When someone visits the emergency room after hours with a toothache, doctors often have no option but to prescribe pain pills, which are highly addictive and minimally effective at relieving tooth pain. Students and faculty from A.T. Still University’s Arizona School of Dentistry & Oral Health (ATSU-ASDOH) have another idea. Working closely with Linda Knutson, PA-C, MEd and ATSU’s Physician Assistant Studies program, they’re training medical providers to give dental injections, a more effective solution that presents no risk of addiction. The local anesthesia keeps patients numb for several hours, buying them time until they can get to a dentist.
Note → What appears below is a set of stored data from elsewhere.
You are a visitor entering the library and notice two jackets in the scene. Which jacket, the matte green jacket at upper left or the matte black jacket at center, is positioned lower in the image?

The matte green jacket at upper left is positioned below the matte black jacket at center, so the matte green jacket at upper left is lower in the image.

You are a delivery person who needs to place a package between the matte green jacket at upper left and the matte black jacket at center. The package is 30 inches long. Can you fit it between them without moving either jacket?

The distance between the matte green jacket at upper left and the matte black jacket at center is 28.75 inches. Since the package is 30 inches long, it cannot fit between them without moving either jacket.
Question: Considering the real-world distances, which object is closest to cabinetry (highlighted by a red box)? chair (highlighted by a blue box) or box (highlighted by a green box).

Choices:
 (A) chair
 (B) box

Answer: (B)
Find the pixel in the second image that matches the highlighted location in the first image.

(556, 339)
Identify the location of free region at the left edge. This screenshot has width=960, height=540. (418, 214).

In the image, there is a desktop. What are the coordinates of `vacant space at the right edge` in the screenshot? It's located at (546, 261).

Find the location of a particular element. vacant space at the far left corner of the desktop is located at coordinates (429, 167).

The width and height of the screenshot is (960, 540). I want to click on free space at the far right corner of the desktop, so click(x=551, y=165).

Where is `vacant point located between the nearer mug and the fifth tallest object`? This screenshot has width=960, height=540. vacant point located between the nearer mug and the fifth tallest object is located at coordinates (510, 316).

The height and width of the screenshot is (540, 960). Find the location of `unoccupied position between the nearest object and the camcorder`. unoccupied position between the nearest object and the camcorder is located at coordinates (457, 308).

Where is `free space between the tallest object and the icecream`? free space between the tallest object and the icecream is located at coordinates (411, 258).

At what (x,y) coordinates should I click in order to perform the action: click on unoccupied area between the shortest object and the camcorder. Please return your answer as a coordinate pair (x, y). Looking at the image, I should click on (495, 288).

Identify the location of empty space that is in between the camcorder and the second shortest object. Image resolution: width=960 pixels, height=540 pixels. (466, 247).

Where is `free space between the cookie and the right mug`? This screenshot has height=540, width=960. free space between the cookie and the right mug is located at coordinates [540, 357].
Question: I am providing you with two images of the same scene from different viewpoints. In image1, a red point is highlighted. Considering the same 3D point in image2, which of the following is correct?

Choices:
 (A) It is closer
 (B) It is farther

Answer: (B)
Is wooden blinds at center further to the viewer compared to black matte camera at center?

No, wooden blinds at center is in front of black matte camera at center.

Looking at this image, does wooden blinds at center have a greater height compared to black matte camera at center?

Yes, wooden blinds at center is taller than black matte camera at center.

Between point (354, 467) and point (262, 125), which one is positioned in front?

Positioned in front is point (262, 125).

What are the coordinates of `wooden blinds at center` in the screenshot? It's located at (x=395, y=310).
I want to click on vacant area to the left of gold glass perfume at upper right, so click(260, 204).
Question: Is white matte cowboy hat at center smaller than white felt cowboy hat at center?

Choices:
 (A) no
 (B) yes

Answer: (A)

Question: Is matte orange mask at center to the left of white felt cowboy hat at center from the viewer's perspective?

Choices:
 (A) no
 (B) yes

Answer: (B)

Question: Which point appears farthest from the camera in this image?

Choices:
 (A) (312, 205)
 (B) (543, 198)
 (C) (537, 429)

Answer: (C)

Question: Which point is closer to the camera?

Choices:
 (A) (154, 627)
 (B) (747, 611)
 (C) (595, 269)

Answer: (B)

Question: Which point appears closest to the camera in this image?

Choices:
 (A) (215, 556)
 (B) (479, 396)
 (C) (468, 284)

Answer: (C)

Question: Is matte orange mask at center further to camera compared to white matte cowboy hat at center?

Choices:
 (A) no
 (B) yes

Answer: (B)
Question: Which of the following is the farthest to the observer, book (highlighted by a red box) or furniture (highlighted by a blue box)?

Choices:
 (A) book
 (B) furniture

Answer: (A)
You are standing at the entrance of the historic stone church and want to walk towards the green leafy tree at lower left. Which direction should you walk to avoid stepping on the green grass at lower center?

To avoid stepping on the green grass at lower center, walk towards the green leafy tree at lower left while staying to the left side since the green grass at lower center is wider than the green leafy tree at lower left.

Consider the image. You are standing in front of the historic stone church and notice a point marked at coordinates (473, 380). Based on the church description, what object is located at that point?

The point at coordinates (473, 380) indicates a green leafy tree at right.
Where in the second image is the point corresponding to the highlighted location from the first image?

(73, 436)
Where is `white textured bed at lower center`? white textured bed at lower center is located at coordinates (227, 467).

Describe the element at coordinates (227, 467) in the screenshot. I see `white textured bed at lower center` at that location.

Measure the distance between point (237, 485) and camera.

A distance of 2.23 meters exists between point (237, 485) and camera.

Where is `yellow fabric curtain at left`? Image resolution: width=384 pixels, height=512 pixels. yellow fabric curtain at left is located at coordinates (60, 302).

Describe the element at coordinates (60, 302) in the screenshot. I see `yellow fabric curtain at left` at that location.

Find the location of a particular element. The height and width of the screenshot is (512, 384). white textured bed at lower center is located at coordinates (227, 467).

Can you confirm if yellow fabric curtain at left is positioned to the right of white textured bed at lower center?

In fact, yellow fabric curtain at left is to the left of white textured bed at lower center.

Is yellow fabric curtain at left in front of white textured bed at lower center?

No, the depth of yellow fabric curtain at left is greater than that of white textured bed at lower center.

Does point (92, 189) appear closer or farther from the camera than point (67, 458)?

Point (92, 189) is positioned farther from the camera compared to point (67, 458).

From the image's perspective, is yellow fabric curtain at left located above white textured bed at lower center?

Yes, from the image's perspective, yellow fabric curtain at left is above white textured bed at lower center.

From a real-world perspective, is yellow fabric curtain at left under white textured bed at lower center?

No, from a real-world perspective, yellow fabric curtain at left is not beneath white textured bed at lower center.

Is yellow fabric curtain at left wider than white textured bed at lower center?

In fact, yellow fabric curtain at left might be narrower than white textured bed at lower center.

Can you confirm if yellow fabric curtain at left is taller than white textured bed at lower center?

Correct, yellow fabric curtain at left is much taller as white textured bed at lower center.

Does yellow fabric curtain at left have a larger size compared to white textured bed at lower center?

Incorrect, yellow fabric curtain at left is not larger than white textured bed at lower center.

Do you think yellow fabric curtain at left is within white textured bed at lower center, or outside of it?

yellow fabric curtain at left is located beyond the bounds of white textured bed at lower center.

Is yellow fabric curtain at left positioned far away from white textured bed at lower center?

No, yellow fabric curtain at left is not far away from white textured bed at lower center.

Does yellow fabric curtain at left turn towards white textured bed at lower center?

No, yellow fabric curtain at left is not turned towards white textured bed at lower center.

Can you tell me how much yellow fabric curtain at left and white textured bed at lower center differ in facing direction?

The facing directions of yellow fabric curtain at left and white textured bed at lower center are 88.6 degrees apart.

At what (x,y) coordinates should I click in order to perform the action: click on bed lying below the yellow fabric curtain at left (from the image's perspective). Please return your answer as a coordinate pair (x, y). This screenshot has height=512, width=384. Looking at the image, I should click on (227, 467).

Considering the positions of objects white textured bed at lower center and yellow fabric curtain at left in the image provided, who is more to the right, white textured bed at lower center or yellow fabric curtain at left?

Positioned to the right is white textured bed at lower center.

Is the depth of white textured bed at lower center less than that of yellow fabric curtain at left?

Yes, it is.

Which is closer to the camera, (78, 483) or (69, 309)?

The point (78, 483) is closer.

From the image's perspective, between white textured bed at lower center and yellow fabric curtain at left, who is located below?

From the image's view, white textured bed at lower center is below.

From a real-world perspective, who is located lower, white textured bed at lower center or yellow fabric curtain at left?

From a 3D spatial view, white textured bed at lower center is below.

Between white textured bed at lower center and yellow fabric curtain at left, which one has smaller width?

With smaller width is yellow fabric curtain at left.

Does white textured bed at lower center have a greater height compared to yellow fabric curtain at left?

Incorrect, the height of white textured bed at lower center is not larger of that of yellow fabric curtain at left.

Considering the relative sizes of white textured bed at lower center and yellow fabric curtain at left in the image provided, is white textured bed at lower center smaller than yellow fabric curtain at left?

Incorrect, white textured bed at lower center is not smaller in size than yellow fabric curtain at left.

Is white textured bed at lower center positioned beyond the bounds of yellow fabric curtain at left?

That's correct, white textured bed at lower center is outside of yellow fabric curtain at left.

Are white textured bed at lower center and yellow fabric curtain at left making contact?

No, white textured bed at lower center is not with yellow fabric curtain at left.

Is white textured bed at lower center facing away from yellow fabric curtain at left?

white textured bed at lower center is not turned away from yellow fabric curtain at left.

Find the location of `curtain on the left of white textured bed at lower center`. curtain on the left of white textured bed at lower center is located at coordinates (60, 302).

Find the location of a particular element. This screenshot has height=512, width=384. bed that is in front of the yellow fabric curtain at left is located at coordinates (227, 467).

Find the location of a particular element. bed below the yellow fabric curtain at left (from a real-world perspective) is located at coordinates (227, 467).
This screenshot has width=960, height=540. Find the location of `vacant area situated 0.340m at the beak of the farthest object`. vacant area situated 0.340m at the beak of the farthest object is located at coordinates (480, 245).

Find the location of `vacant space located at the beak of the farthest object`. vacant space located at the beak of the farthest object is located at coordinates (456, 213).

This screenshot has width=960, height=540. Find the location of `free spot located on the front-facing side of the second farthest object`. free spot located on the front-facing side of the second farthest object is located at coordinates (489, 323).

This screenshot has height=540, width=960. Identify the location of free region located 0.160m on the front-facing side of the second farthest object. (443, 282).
ATSU-ASDOH is combatting the opioid epidemic with ingenuity and interprofessional collaboration.
The program began in 2016. Since then, more than 200 physicians, physician assistants, nurse practitioners, PA students, and medical students have gone through the training. Participants begin with an online course on dental anesthesia. Then they meet in-person for a “skills day,” visiting stations led by ATSU-ASDOH students and faculty to practice various aspects of the process using an innovative tool called the Safe-D-Need and dental anesthesia manikins.
Faculty members Scott Howell, DMD, MPH, FSCD, ’14, and Colleen Trombly, RDH, MHSA, lead the first-of-its-kind program for ATSU-ASDOH. They recently presented on its success at the American Dental Education Association. They’ve also received a lot of positive feedback from participants who appreciate the opportunity to learn a skill taught through interprofessional education.
“I’m in my emergency department rotation right now, and today I did my first dental block on a patient who was in excruciating pain from a huge cavity,” says one ATSU PA student. “The patient was literally crying because of the pain. I was a bit nervous while doing the injection, but after about 30 seconds, the patient had total relief. It was like magic! I’m so grateful we had the opportunity to learn from dentists at school. It came in handy.”